The EM algorithm

September 04, 2022

80-629-17A - Machine Learning for Large-Scale Data Analysis and Decision Making (Graduate course) - HEC Montreal – Homework (2018/10/12). Option Model – The EM algorithm

The Expectation Maximization (EM) is a general-purpose iterative algorithm used in the calculation of maximum likelihood estimates in cases of incomplete data. The basic intuition for the application of EM is when the likelihood maximization of the observed data is difficult to compute but the enlarge or complete case, which includes the unobserved data, makes this calculation easier. The iterative stages are usually called the E-step and M-step. This is a very popular algorithm used in the parameter estimation in models involving missing values or latent variables.

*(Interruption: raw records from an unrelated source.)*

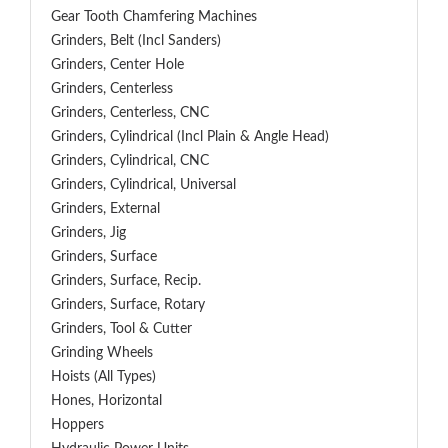
Gear Tooth Chamfering Machines
Grinders, Belt (Incl Sanders)
Grinders, Center Hole
Grinders, Centerless
Grinders, Centerless, CNC
Grinders, Cylindrical (Incl Plain & Angle Head)
Grinders, Cylindrical, CNC
Grinders, Cylindrical, Universal
Grinders, External
Grinders, Jig
Grinders, Surface
Grinders, Surface, Recip.
Grinders, Surface, Rotary
Grinders, Tool & Cutter
Grinding Wheels
Hoists (All Types)
Hones, Horizontal
Hoppers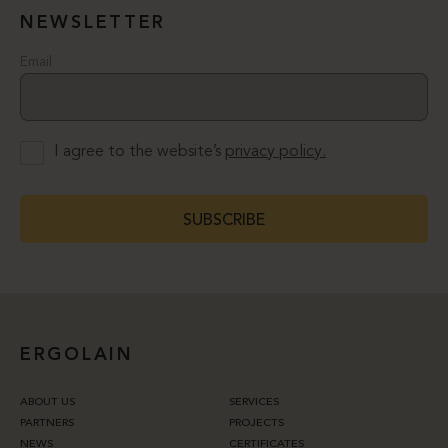
NEWSLETTER
Email
I agree to the website’s
privacy policy.
SUBSCRIBE
ERGOLAIN
ABOUT US
SERVICES
PARTNERS
PROJECTS
NEWS
CERTIFICATES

Preliminary considerations:

Having the training set { $x1,…,xm$ } of observed independent examples and denoting { $z1,…,zm$ } the set of all latent variables and $\theta$ the set of all model parameters, we need to fit the parameters of model $p(x,z)$ to the data. The corresponding log likelihood is given by:

\ell(\theta)= \sum_{i=1}^m log\, p( x; \theta) = \sum_{i=1}^m log \sum_{z} p(x, z; \theta)\, .

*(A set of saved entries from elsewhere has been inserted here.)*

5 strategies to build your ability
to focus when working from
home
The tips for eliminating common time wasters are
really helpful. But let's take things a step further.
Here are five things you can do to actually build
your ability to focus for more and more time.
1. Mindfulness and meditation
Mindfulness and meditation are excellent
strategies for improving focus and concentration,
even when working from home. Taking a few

We can observe that the summation over the latent variable $z$ appears inside the logarithm and this sum prevents the logarithm from acting directly on the joint distribution. Also, the marginal distribution $p( X; \theta)$ does not commonly result in exponential distribution even if the joint distribution $p(X, Z; \theta)$ belongs to the exponential family (Bishop, 2006). In this regard, the maximum likelihood solution becomes a complicated expression often difficult to calculate. However, if the latent variable $Z$ were observed, the complete case would be { $X, Z$ } and the respective log likelihood would take the form of $log\, p(X,Z; \theta)$ . The maximization of this complete-data log is assumed to be easier to calculate. In practice, we only have the incomplete data set $X$ and what we know about $Z$ would be related to its posterior distribution $p (Z | X; \theta )$ .

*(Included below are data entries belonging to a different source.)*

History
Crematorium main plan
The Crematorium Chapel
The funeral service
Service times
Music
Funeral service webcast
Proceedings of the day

Notes: the current discussion is centered around the summation over $Z$ . In case $Z$ is a continuous latent variable, the summation is replaced with an integral over $Z$ . The semicolon in the join probability denotes a conditional on a given realization of the parameter.

Description:

We have introduced the likelihood $\ell(\theta)$ (Ng, 2017):

\ell(\theta)= \sum_{i} log\, p( x; \theta) = \sum_{i} log \sum_{z_i} p(x_i, z_i; \theta)\, . \tag 1

For each $i$ , we denote $q_i$ as some probability distribution over the $z$ ’s ( $\sum_{z} q_i(z) = 1 \, and \, q_i(z) \geq 0$ ). Then we have that:

\ell(\theta)= \sum_{i} log\, p( x; \theta) = \sum_{i} log \sum_{z_i} q_i(z_i) \frac{ p(x_i, z_i; \theta) }{ q_i(z_i) } \tag 2

\geq \sum_{i} \sum_{z_i} q_i(z_i) log \frac{ p(x_i, z_i; \theta) }{ q_i(z_i) } \tag 3

In step 2, we simply add $q_i(z)$ to the numerator and denominator. In step 3, Jensen’s inequality is used with the following considerations:

as the log function $f$ is concave (if $f(x) = log\,x$ then $f′′(x) = −1/x^2 < 0\,over\,x \in \mathbb{R}^+$ ), then $\mathbb{E}[f(X)] \leq f(\mathbb{E}[X])$ ; and
the summation term $\sum_{z_i} q_i(z_i) \frac{ p(x_i, z_i; \theta) }{ q_i(z_i) }$ in step 2 can be considered as the expectation of quantity $\frac{ p(x_i, z_i; \theta) }{ q_i(z_i) }$ with respect to $z_i$ drawn according to the distribution given by $q_i$ .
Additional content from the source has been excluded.